I'm a 100% centos newbie, but I figure it has something to do with that the centos installer couldn't see the NICs on install.
How can I fix this?
Have a look in
/etc/sysconfig/network-scripts/ifcfg-eth0
there should be a line that saysONBOOT=yes
which causes eth0 to be configured when the system starts.In my case once I added the integration services I went in and created the ifcfg-eth0 file with the following
DEVICE=eth0 BOOTPROTO=dhcp HWADDR=(fill in yours) ONBOOT=yes
then I ran system-config-network and added my DNS servers (this may not have been necessary)
once I did that and restarted the network service it started responding to CentOS 6.3 .
This was under HyperV built into Windows 8 Enterprise
Adding to lain's answer..
I'm running Hyper-V, CentOS 6.2.
CentOS (like almost all modern *nix OSes) uses a set of configuration scripts at startup to configure various parts of the system including network configuration scripts/files.

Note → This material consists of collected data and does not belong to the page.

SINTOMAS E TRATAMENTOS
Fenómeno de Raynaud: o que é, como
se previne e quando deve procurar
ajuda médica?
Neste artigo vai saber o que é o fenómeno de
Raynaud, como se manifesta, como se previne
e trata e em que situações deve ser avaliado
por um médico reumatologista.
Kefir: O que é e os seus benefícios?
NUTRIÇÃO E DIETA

You can manually edit the relevant file to configure each of the synthetic NICs when the system boots.
The trick seems to be to run the command 'system-config-network' at a shell prompt as root after you've installed the Linux Integration Services. On my CentOS 6.2 instance it detected the virtual network adapter and after I saved my configuration changes and did a reboot I was on the road.